Document layout detection data:

= Beginning of Section =

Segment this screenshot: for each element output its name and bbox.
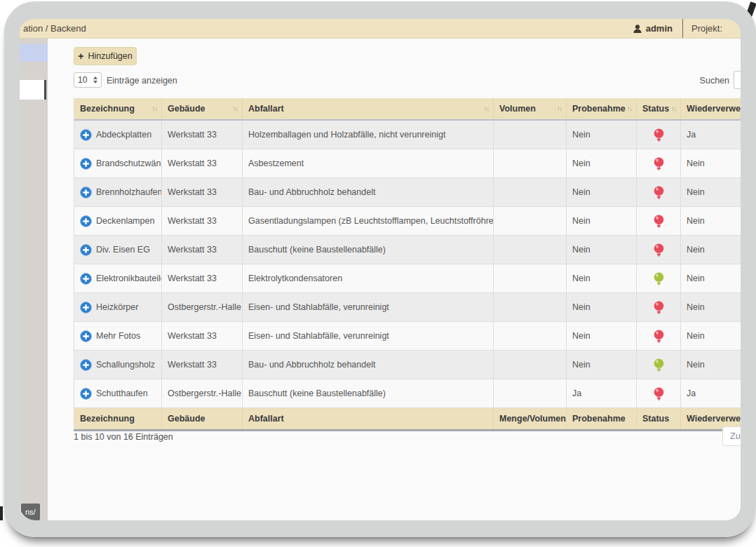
column-header-volumen[interactable]: Volumen	[494, 98, 567, 120]
footer-column-status: Status	[637, 408, 681, 431]
row-volume	[494, 178, 567, 207]
row-volume	[494, 236, 567, 264]
search-label: Suchen	[673, 76, 729, 86]
table-row: Brandschutzwände Werkstatt 33 Asbestzeme…	[74, 149, 741, 178]
row-sampling: Nein	[567, 178, 637, 207]
row-building: Werkstatt 33	[162, 236, 243, 264]
page-length-select[interactable]: 10	[74, 72, 102, 88]
table-row: Schallungsholz Werkstatt 33 Bau- und Abb…	[74, 351, 741, 379]
footer-column-abfallart: Abfallart	[243, 408, 494, 431]
column-header-bezeichnung[interactable]: Bezeichnung	[74, 98, 162, 120]
column-header-gebaeude[interactable]: Gebäude	[162, 98, 243, 120]
table-footer: Bezeichnung Gebäude Abfallart Menge/Volu…	[74, 408, 741, 431]
footer-column-gebaeude: Gebäude	[162, 408, 243, 431]
breadcrumb: ation / Backend	[23, 23, 86, 34]
row-building: Werkstatt 33	[162, 322, 243, 351]
sidebar	[20, 39, 48, 520]
column-header-probenahme[interactable]: Probenahme	[567, 98, 637, 120]
table-row: Schutthaufen Ostbergerstr.-Halle Bauschu…	[74, 379, 741, 408]
expand-row-button[interactable]	[80, 273, 92, 285]
row-reuse: Ja	[681, 379, 741, 408]
status-bulb-icon	[654, 128, 664, 142]
row-waste-type: Bau- und Abbruchholz behandelt	[243, 351, 494, 379]
project-menu[interactable]: Projekt:	[683, 23, 741, 34]
column-header-status[interactable]: Status	[637, 98, 681, 120]
row-waste-type: Bau- und Abbruchholz behandelt	[243, 178, 494, 207]
row-reuse: Nein	[681, 207, 741, 236]
sidebar-item-active[interactable]	[20, 80, 46, 100]
row-name: Div. Eisen EG	[96, 245, 150, 255]
row-volume	[494, 264, 567, 293]
status-bulb-icon	[654, 157, 664, 170]
table-row: Div. Eisen EG Werkstatt 33 Bauschutt (ke…	[74, 236, 741, 264]
row-waste-type: Gasentladungslampen (zB Leuchtstofflampe…	[243, 207, 494, 236]
expand-row-button[interactable]	[80, 302, 92, 313]
row-name: Schutthaufen	[96, 389, 148, 398]
row-sampling: Nein	[567, 293, 637, 322]
row-building: Werkstatt 33	[162, 178, 243, 207]
row-building: Werkstatt 33	[162, 120, 243, 149]
sort-icon	[152, 105, 157, 112]
table-row: Elektronikbauteile Werkstatt 33 Elektrol…	[74, 264, 741, 293]
column-header-wiederverwendung[interactable]: Wiederverwendung	[681, 98, 741, 120]
row-name: Schallungsholz	[96, 360, 155, 370]
plus-icon: +	[78, 51, 83, 61]
table-body: Abdeckplatten Werkstatt 33 Holzemballage…	[74, 120, 741, 408]
user-icon	[633, 24, 642, 34]
row-sampling: Nein	[567, 120, 637, 149]
row-reuse: Nein	[681, 149, 741, 178]
expand-row-button[interactable]	[80, 187, 92, 198]
row-building: Ostbergerstr.-Halle	[162, 379, 243, 408]
row-building: Werkstatt 33	[162, 351, 243, 379]
row-name: Elektronikbauteile	[96, 274, 162, 283]
row-building: Ostbergerstr.-Halle	[162, 293, 243, 322]
page-length-value: 10	[78, 75, 87, 85]
sort-icon	[627, 105, 632, 112]
search-input[interactable]	[734, 71, 741, 89]
footer-column-probenahme: Probenahme	[567, 408, 637, 431]
expand-row-button[interactable]	[80, 215, 92, 227]
desktop: { "window": { "statusbar_link_preview": …	[0, 0, 756, 547]
sort-icon	[671, 105, 676, 112]
row-volume	[494, 120, 567, 149]
expand-row-button[interactable]	[80, 129, 92, 141]
table-row: Brennholzhaufen Werkstatt 33 Bau- und Ab…	[74, 178, 741, 207]
table-row: Mehr Fotos Werkstatt 33 Eisen- und Stahl…	[74, 322, 741, 351]
table-info: 1 bis 10 von 16 Einträgen	[74, 432, 173, 442]
row-reuse: Nein	[681, 178, 741, 207]
top-navbar: ation / Backend admin Projekt:	[20, 19, 741, 39]
row-waste-type: Asbestzement	[243, 149, 494, 178]
row-volume	[494, 379, 567, 408]
waste-table: Bezeichnung Gebäude Abfallart Volumen Pr…	[74, 98, 741, 431]
column-header-abfallart[interactable]: Abfallart	[243, 98, 494, 120]
row-volume	[494, 351, 567, 379]
row-sampling: Ja	[567, 379, 637, 408]
status-bulb-icon	[654, 387, 664, 400]
row-waste-type: Bauschutt (keine Baustellenabfälle)	[243, 379, 494, 408]
expand-row-button[interactable]	[80, 158, 92, 170]
row-sampling: Nein	[567, 351, 637, 379]
expand-row-button[interactable]	[80, 244, 92, 256]
user-name: admin	[646, 23, 673, 34]
sort-icon	[557, 105, 562, 112]
row-name: Deckenlampen	[96, 216, 154, 226]
status-bulb-icon	[654, 243, 664, 257]
expand-row-button[interactable]	[80, 330, 92, 342]
sort-icon	[233, 105, 238, 112]
select-arrows-icon	[93, 76, 97, 83]
row-name: Mehr Fotos	[96, 331, 140, 341]
row-sampling: Nein	[567, 207, 637, 236]
screen-edge-artifact	[745, 1, 756, 20]
sidebar-item-highlighted[interactable]	[20, 44, 48, 62]
table-row: Heizkörper Ostbergerstr.-Halle Eisen- un…	[74, 293, 741, 322]
row-reuse: Nein	[681, 264, 741, 293]
user-menu[interactable]: admin	[633, 19, 682, 38]
row-building: Werkstatt 33	[162, 264, 243, 293]
row-building: Werkstatt 33	[162, 207, 243, 236]
row-reuse: Nein	[681, 322, 741, 351]
expand-row-button[interactable]	[80, 388, 92, 400]
previous-page-button[interactable]: Zurück	[722, 426, 741, 446]
row-reuse: Nein	[681, 351, 741, 379]
add-button[interactable]: + Hinzufügen	[74, 47, 137, 65]
expand-row-button[interactable]	[80, 359, 92, 371]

= End of Section =

What the task requires » Among the entries above, which lines include "Fotos"? List them all.

Exercise output »
table-row: Mehr Fotos Werkstatt 33 Eisen- und Stahl…	[74, 322, 741, 351]
row-name: Mehr Fotos	[96, 331, 140, 341]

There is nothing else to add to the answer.